**What this task involves:**
Would you please set down, word for word, the lines from the one with "Gruppenkonfli" through the final line of the data below, omitting any pictures?

**Data:**
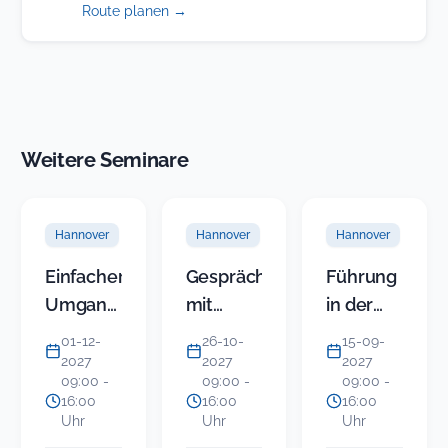
(öffnet
Route planen
→
in
neuem
Tab)
Weitere Seminare
Hannover
Hannover
Hannover
Einfacher
Gespräche
Führung
Umgang
mit
in der
mit
Politikern
KITA
01-12-
26-10-
15-09-
schwierigen
erfolgreich
(Modul 5)
2027
2027
2027
09:00 -
09:00 -
09:00 -
Bürgern
führen:
-
16:00
16:00
16:00
Endlos
Gruppenkonfli
Uhr
Uhr
Uhr
streiten
im Team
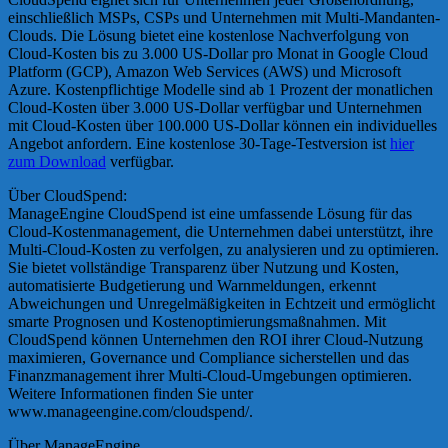
einschließlich MSPs, CSPs und Unternehmen mit Multi-Mandanten-
Clouds. Die Lösung bietet eine kostenlose Nachverfolgung von
Cloud-Kosten bis zu 3.000 US-Dollar pro Monat in Google Cloud
Platform (GCP), Amazon Web Services (AWS) und Microsoft
Azure. Kostenpflichtige Modelle sind ab 1 Prozent der monatlichen
Cloud-Kosten über 3.000 US-Dollar verfügbar und Unternehmen
mit Cloud-Kosten über 100.000 US-Dollar können ein individuelles
Angebot anfordern. Eine kostenlose 30-Tage-Testversion ist
hier
zum Download
verfügbar.
Über CloudSpend:
ManageEngine CloudSpend ist eine umfassende Lösung für das
Cloud-Kostenmanagement, die Unternehmen dabei unterstützt, ihre
Multi-Cloud-Kosten zu verfolgen, zu analysieren und zu optimieren.
Sie bietet vollständige Transparenz über Nutzung und Kosten,
automatisierte Budgetierung und Warnmeldungen, erkennt
Abweichungen und Unregelmäßigkeiten in Echtzeit und ermöglicht
smarte Prognosen und Kostenoptimierungsmaßnahmen. Mit
CloudSpend können Unternehmen den ROI ihrer Cloud-Nutzung
maximieren, Governance und Compliance sicherstellen und das
Finanzmanagement ihrer Multi-Cloud-Umgebungen optimieren.
Weitere Informationen finden Sie unter
www.manageengine.com/cloudspend/.
Über ManageEngine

**Final answer:**
Gruppenkonfli
Uhr
Uhr
Uhr
streiten
im Team
einschließlich MSPs, CSPs und Unternehmen mit Multi-Mandanten-
Clouds. Die Lösung bietet eine kostenlose Nachverfolgung von
Cloud-Kosten bis zu 3.000 US-Dollar pro Monat in Google Cloud
Platform (GCP), Amazon Web Services (AWS) und Microsoft
Azure. Kostenpflichtige Modelle sind ab 1 Prozent der monatlichen
Cloud-Kosten über 3.000 US-Dollar verfügbar und Unternehmen
mit Cloud-Kosten über 100.000 US-Dollar können ein individuelles
Angebot anfordern. Eine kostenlose 30-Tage-Testversion ist
hier
zum Download
verfügbar.
Über CloudSpend:
ManageEngine CloudSpend ist eine umfassende Lösung für das
Cloud-Kostenmanagement, die Unternehmen dabei unterstützt, ihre
Multi-Cloud-Kosten zu verfolgen, zu analysieren und zu optimieren.
Sie bietet vollständige Transparenz über Nutzung und Kosten,
automatisierte Budgetierung und Warnmeldungen, erkennt
Abweichungen und Unregelmäßigkeiten in Echtzeit und ermöglicht
smarte Prognosen und Kostenoptimierungsmaßnahmen. Mit
CloudSpend können Unternehmen den ROI ihrer Cloud-Nutzung
maximieren, Governance und Compliance sicherstellen und das
Finanzmanagement ihrer Multi-Cloud-Umgebungen optimieren.
Weitere Informationen finden Sie unter
www.manageengine.com/cloudspend/.
Über ManageEngine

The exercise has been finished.